(Saved data entries)

---+---

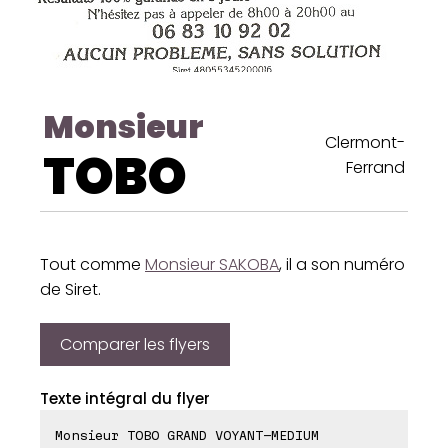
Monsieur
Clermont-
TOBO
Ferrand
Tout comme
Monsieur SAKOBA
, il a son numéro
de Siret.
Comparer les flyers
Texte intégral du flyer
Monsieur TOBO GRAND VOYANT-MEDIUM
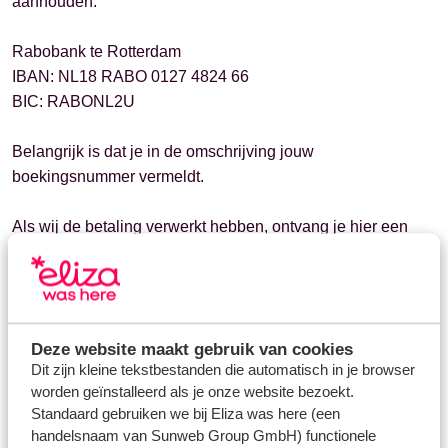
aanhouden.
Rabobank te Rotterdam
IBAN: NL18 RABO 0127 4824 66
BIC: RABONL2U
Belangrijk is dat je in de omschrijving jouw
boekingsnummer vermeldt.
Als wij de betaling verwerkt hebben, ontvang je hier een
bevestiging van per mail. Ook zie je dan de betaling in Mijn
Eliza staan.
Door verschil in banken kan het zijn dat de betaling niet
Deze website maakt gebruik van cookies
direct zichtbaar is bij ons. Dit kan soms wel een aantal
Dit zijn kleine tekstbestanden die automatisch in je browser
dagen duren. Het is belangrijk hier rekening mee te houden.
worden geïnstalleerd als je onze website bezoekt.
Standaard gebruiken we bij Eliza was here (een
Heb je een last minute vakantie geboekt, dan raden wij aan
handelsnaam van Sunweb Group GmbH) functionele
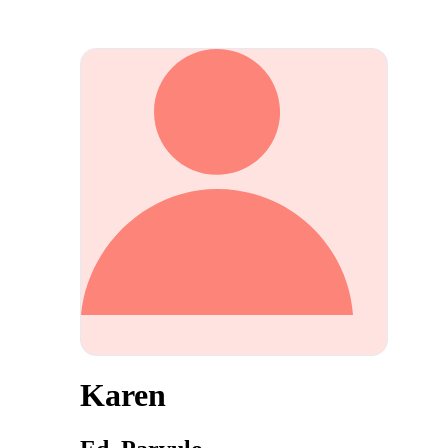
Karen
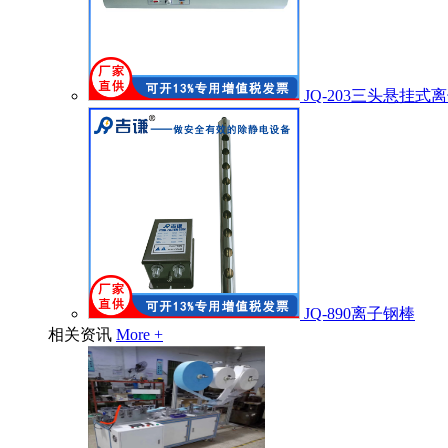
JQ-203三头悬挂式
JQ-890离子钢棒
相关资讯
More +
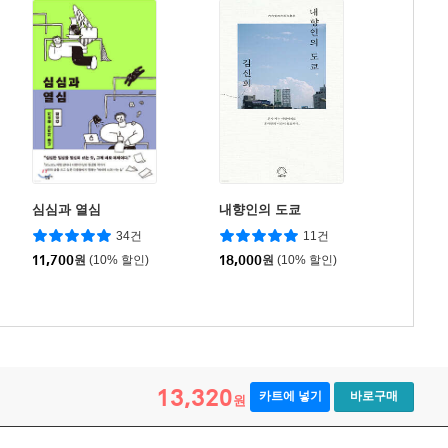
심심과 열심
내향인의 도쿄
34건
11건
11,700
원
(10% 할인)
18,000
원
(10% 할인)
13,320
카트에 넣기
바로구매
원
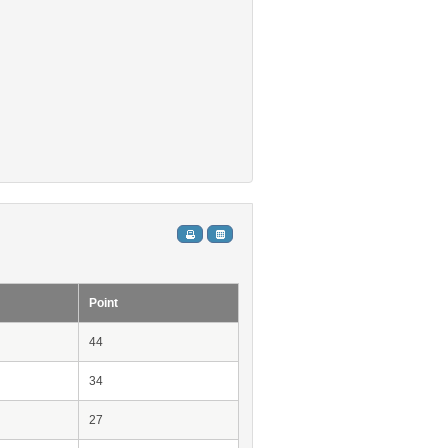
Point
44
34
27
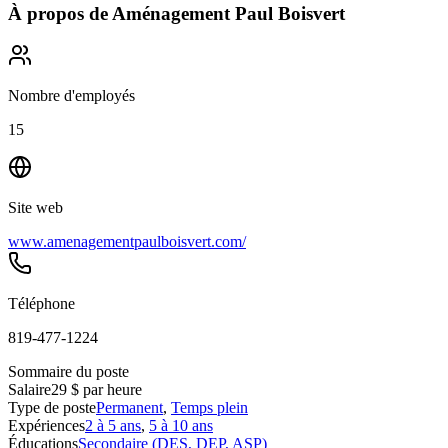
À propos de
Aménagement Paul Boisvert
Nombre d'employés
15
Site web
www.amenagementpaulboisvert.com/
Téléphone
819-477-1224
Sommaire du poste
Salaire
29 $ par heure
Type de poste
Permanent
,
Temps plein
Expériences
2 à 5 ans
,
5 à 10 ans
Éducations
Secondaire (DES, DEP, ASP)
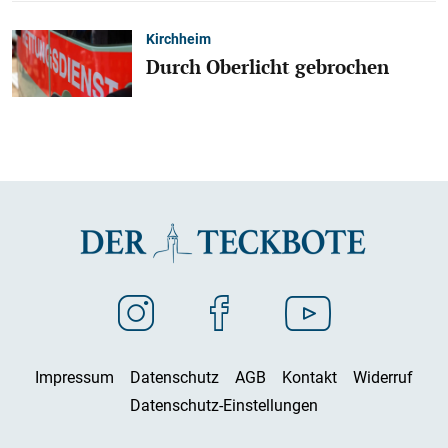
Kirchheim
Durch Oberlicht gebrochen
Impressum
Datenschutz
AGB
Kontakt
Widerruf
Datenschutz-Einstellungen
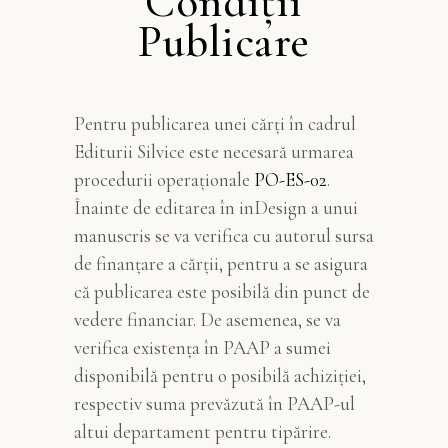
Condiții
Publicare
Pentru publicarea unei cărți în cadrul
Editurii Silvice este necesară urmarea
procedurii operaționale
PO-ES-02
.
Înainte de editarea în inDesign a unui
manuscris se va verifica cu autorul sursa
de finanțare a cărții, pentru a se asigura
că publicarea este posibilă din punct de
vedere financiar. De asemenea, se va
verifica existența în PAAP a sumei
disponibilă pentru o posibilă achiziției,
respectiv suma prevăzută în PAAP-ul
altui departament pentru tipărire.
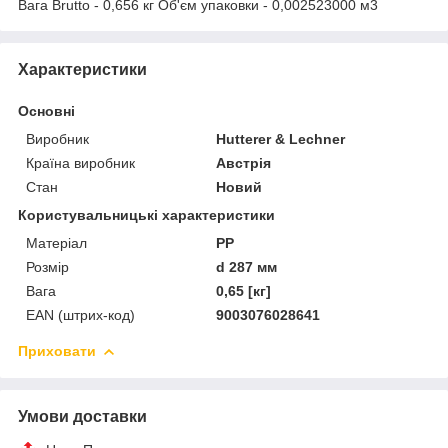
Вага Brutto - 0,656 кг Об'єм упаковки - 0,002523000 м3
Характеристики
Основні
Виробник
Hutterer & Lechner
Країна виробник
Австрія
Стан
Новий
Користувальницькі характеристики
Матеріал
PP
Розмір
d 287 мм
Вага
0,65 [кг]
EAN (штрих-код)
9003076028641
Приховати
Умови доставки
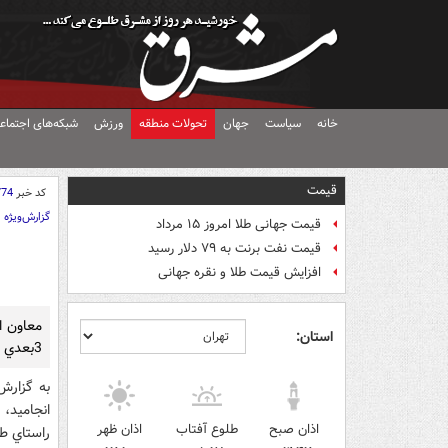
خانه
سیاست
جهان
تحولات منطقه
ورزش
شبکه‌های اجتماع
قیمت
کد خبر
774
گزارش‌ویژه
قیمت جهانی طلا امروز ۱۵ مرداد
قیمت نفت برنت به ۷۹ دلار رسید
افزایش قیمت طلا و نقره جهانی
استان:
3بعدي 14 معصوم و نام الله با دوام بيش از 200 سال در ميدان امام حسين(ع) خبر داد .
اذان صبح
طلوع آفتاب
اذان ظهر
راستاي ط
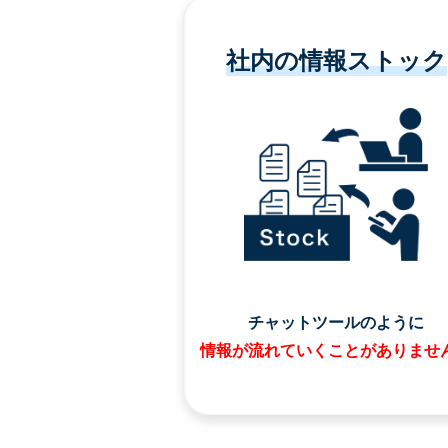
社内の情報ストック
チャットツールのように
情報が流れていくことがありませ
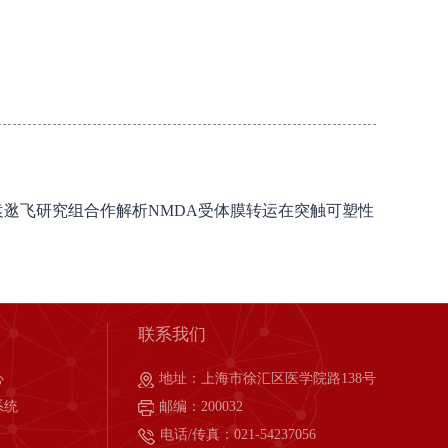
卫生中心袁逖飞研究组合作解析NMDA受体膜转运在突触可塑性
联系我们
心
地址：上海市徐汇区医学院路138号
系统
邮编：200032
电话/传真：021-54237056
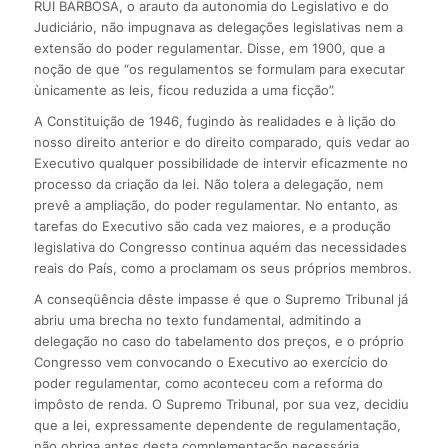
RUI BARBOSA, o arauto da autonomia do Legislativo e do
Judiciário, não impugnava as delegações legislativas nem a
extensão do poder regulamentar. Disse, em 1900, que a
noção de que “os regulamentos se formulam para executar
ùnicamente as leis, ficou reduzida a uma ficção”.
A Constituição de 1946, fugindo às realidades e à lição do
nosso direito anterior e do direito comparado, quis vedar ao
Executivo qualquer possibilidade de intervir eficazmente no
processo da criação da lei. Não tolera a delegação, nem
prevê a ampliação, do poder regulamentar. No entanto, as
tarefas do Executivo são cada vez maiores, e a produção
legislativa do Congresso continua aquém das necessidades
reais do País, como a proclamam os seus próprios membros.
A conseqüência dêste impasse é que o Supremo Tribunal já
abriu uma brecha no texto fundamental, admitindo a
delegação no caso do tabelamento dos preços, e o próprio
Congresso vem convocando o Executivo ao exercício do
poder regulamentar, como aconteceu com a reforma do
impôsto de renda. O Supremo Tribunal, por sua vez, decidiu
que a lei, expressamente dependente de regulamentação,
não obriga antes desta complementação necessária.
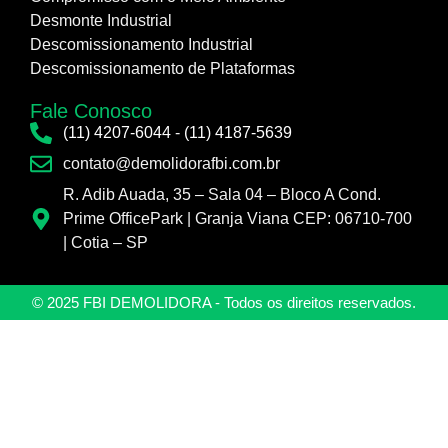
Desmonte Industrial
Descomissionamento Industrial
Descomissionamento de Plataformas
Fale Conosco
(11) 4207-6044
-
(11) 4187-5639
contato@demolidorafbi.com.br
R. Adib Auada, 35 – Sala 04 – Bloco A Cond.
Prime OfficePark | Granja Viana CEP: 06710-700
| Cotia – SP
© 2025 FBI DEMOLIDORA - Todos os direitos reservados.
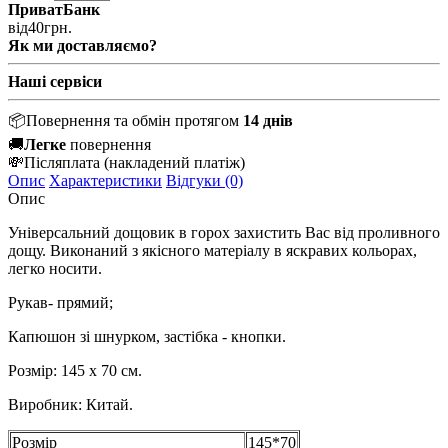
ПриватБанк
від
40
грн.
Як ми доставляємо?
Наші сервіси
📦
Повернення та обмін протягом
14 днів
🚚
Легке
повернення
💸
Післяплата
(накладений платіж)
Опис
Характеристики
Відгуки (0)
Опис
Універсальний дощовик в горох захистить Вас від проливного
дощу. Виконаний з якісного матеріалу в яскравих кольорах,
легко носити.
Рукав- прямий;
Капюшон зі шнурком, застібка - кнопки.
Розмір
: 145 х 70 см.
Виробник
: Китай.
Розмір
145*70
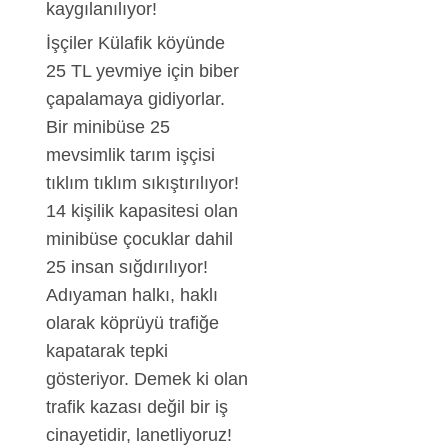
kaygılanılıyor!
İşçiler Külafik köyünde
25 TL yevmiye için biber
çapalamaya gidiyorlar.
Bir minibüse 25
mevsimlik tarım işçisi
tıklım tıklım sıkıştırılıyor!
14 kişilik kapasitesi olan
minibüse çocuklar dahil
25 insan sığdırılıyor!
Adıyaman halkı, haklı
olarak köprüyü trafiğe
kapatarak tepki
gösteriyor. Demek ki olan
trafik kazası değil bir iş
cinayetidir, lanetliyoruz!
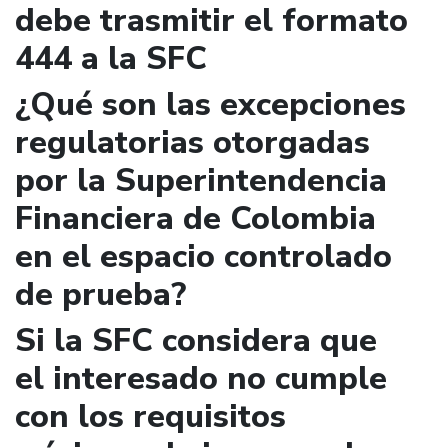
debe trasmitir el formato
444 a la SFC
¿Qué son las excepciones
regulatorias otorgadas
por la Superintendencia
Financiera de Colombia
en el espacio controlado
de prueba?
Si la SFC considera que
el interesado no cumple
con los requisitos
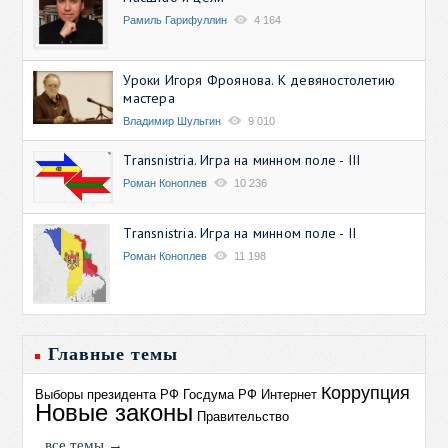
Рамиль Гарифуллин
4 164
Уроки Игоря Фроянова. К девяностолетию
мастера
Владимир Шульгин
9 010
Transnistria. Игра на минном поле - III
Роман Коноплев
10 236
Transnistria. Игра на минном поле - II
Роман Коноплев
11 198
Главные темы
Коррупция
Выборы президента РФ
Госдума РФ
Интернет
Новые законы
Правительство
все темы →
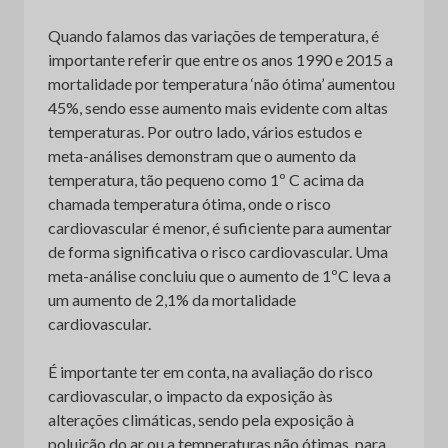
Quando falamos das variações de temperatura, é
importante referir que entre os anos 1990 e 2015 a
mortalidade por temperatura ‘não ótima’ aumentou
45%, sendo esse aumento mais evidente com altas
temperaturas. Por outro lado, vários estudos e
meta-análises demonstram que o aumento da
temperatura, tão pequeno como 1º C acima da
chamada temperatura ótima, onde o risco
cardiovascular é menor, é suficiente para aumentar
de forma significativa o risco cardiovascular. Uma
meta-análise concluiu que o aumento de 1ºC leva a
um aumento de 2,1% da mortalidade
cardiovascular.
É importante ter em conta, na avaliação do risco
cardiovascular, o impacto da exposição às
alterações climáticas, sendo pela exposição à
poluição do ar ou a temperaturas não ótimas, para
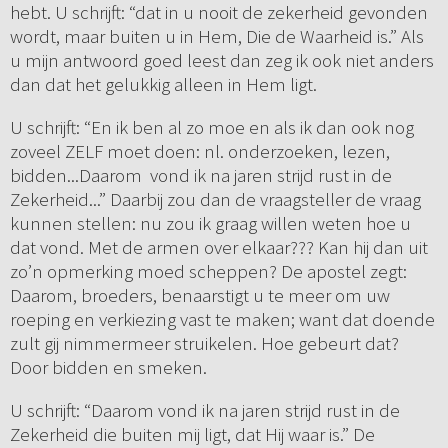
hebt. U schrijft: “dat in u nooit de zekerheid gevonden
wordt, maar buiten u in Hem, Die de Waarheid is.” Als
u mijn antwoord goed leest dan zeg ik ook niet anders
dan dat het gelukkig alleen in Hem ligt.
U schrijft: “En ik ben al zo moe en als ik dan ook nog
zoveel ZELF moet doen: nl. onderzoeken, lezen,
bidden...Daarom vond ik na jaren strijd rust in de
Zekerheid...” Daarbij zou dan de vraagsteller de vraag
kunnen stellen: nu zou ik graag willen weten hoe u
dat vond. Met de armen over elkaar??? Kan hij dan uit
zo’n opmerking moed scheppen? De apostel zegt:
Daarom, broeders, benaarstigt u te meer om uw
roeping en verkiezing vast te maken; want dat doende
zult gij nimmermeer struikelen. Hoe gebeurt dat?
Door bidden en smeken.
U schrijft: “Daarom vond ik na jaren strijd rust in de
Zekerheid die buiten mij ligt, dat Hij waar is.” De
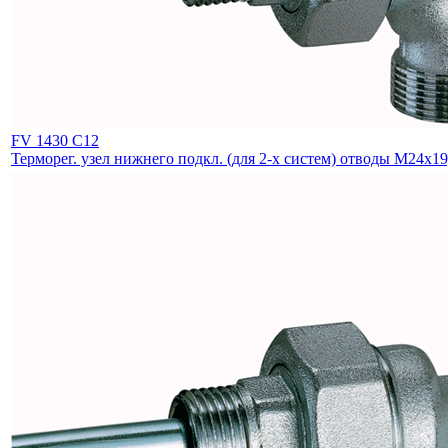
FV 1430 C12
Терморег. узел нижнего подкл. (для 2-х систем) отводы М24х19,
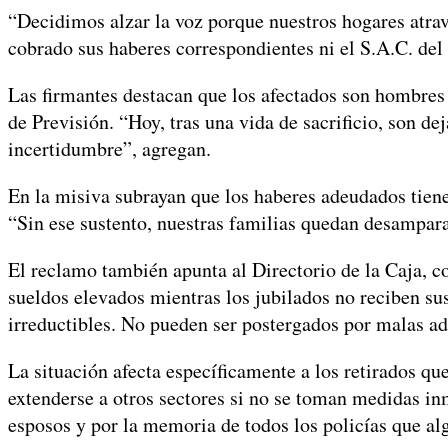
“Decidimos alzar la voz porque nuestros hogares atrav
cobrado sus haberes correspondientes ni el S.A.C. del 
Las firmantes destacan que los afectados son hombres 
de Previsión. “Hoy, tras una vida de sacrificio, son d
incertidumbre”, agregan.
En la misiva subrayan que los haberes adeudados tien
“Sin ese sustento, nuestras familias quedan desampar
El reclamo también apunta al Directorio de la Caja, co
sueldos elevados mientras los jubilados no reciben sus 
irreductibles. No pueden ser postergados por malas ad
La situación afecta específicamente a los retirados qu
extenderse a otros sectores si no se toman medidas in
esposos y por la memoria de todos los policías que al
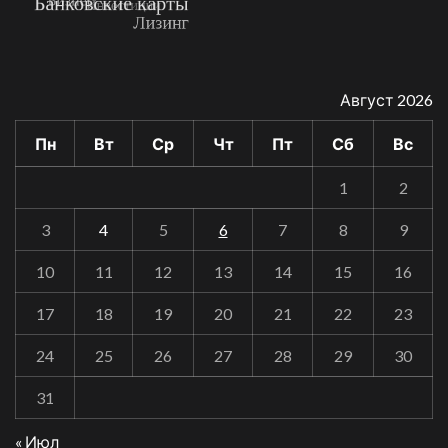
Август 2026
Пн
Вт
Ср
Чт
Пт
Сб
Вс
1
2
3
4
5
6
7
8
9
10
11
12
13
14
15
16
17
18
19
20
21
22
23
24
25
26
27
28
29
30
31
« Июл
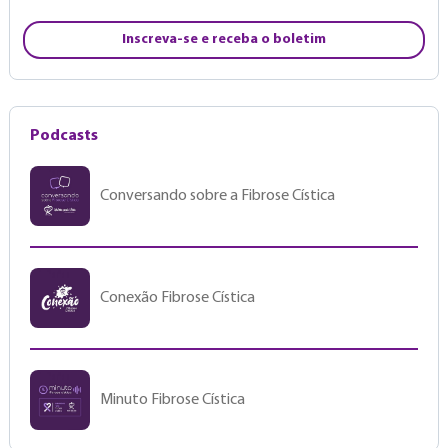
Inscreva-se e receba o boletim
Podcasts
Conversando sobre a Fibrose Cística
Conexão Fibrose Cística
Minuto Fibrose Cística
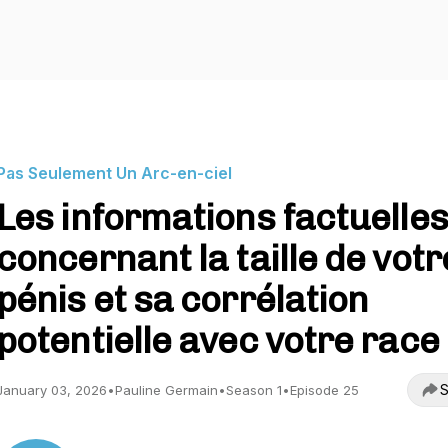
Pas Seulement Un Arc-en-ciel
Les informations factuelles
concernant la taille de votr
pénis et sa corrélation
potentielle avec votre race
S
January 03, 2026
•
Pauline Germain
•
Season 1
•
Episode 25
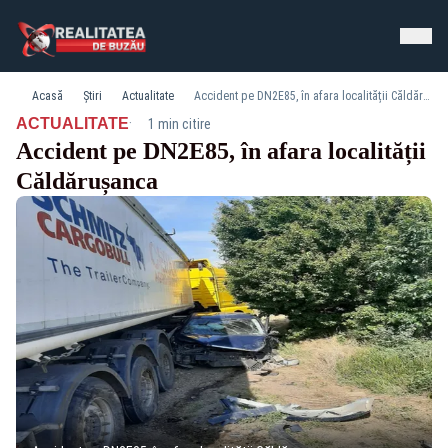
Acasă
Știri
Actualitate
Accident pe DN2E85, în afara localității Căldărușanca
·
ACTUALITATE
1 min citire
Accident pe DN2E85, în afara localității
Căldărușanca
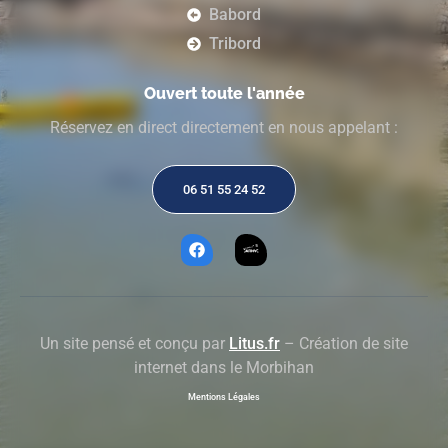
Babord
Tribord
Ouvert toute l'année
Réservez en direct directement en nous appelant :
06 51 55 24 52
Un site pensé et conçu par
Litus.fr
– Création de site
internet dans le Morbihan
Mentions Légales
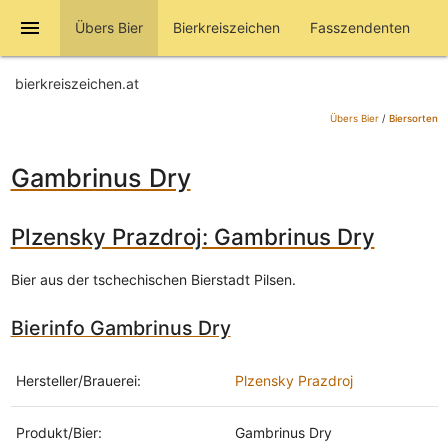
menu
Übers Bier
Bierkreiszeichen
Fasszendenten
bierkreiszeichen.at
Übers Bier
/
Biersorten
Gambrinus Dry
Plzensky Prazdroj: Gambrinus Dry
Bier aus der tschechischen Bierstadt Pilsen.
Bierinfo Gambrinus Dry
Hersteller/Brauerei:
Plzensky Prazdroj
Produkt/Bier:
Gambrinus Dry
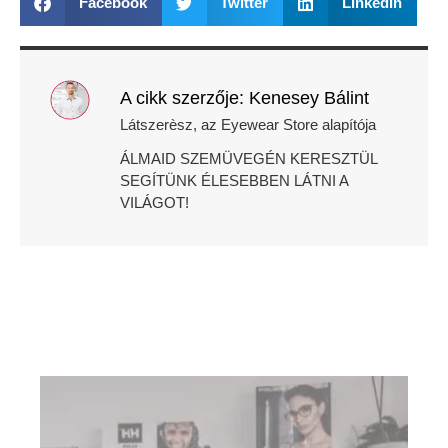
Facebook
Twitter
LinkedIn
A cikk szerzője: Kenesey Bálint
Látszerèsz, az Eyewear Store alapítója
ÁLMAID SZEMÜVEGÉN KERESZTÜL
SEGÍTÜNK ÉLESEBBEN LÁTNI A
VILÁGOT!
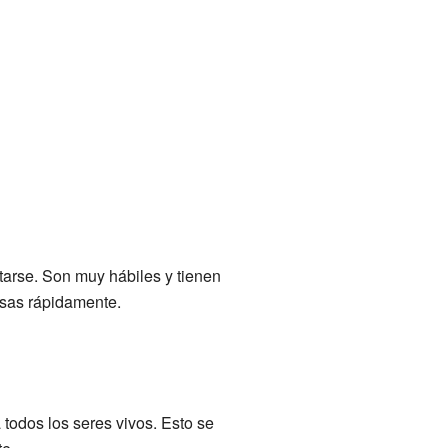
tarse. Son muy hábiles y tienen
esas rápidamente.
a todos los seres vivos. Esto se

---+---

WORK INSTRUCTIONS. A verbatim copy of the records is expected, from their first line through the line with "Datenschutz-Einstellungen", inclusive, with the pictures removed.

ANSWER BOX.
Monsieur
Clermont-
TOBO
Ferrand
Tout comme
Monsieur SAKOBA
, il a son numéro
de Siret.
Comparer les flyers
Texte intégral du flyer
Monsieur TOBO GRAND VOYANT-MEDIUM
aanhouden.
Rabobank te Rotterdam
IBAN: NL18 RABO 0127 4824 66
BIC: RABONL2U
Belangrijk is dat je in de omschrijving jouw
boekingsnummer vermeldt.
Als wij de betaling verwerkt hebben, ontvang je hier een
bevestiging van per mail. Ook zie je dan de betaling in Mijn
Eliza staan.
Door verschil in banken kan het zijn dat de betaling niet
Deze website maakt gebruik van cookies
direct zichtbaar is bij ons. Dit kan soms wel een aantal
Dit zijn kleine tekstbestanden die automatisch in je browser
dagen duren. Het is belangrijk hier rekening mee te houden.
worden geïnstalleerd als je onze website bezoekt.
Standaard gebruiken we bij Eliza was here (een
Heb je een last minute vakantie geboekt, dan raden wij aan
handelsnaam van Sunweb Group GmbH) functionele
Karen
JQ-203三头悬挂式
JQ-890离子钢棒
相关资讯
More +
심심과 열심
내향인의 도쿄
34건
11건
11,700
원
(10% 할인)
18,000
원
(10% 할인)
13,320
카트에 넣기
바로구매
원
Point
44
34
27
À propos de
Aménagement Paul Boisvert
Nombre d'employés
15
Site web
www.amenagementpaulboisvert.com/
Téléphone
819-477-1224
Sommaire du poste
Salaire
29 $ par heure
Type de poste
Permanent
,
Temps plein
Expériences
2 à 5 ans
,
5 à 10 ans
Éducations
Secondaire (DES, DEP, ASP)
Kirchheim
Durch Oberlicht gebrochen
Impressum
Datenschutz
AGB
Kontakt
Widerruf
Datenschutz-Einstellungen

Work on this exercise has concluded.